O dia, obviamente, tem 24 horas. Mas o Dia do Trabalhador, nas nossas metrópoles, dura menos. Explico.
Em média, na Grande São Paulo, o trabalhador demora duas horas e 43 minutos no transporte público, ida e volta. Se demorar um pouco menos, ainda assim seu dia real terá 22 horas, porque aquelas gastas em deslocamento são improdutivas, cansativas e doentias.
Se a pessoa trabalhar 22 dias num mês, ao final do período terá consumido perto de 66 horas num transporte ruim, lotado e estressante. Quantos anos a saúde da pessoa suporta essa rotina? Por isso, crescem os adoecimentos no trabalho, o burnout, os afastamentos. Em 2025, houve 546.254 afastamentos por transtornos mentais.
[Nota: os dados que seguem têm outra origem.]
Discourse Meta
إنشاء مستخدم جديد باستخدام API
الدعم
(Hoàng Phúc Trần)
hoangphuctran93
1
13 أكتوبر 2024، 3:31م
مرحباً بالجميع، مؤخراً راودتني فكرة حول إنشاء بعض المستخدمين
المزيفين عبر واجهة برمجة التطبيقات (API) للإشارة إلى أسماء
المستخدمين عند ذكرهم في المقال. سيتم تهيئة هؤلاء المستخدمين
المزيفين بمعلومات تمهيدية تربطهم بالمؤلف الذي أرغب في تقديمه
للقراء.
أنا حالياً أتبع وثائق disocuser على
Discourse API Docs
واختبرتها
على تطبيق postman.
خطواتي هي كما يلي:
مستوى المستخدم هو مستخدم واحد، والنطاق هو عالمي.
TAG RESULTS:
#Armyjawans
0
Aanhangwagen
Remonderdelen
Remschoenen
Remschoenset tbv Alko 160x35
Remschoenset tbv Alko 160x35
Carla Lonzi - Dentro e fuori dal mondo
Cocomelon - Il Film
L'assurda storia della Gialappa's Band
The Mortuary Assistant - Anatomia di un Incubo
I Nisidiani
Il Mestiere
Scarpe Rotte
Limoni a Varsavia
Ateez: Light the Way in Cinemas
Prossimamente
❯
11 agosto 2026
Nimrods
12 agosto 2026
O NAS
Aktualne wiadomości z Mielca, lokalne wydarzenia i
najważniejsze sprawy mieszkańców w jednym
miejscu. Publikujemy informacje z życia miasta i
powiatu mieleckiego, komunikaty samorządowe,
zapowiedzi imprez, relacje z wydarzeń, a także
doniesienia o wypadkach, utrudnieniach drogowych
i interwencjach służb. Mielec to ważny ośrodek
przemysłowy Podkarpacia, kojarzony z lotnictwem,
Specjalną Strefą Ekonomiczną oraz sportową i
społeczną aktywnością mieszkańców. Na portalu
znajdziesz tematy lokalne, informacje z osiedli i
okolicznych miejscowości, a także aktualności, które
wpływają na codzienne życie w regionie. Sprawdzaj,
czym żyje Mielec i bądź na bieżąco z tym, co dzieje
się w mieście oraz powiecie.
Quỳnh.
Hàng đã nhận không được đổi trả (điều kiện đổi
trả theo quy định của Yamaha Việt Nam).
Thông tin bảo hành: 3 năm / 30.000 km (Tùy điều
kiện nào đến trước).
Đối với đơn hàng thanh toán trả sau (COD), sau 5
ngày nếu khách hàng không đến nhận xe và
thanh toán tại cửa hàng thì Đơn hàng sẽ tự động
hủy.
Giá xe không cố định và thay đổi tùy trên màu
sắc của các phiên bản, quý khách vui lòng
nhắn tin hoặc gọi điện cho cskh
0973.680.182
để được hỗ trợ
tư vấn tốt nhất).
A jornada durante o trabalho é quase sempre extenuante. Mas não é só isso. Os adoecimentos ocorrem na espera do ônibus/metrô/trem, na luta corporal pra entrar num desses veículos; no esforço (se for mulher, pior ainda) pra achar um canto minimamente confortável onde ficar; na angústia da espera pela condução, no risco de roubo, furto ou coisa pior.
Esse sistema de transporte, de espera, deslocamento e empurra-empurra segue a lógica no navio negreiro. Danem-se os doentes, os mais frágeis. O importante é despejar a carga humana na estação metrô da Sé, na estação de trens da Luz, no terminal de Itaquera.
Ante tudo isso, e com apenas uma folga semanal, como cobrar uma produtividade padrão Alemanha? Há outras perguntas. Qual o custo pessoal e familiar de tantos afastamentos? Qual o custo econômico para o Estado, as famílias e o próprio setor produtivo?
É evidente que o Brasil não pode mais praticar, impunemente, a escala 6×1 e a jornada de 44 horas. Evidente também que nosso transporte coletivo, com tantas privatizações, só piorou, sacrificando a massa urbana e trabalhadora.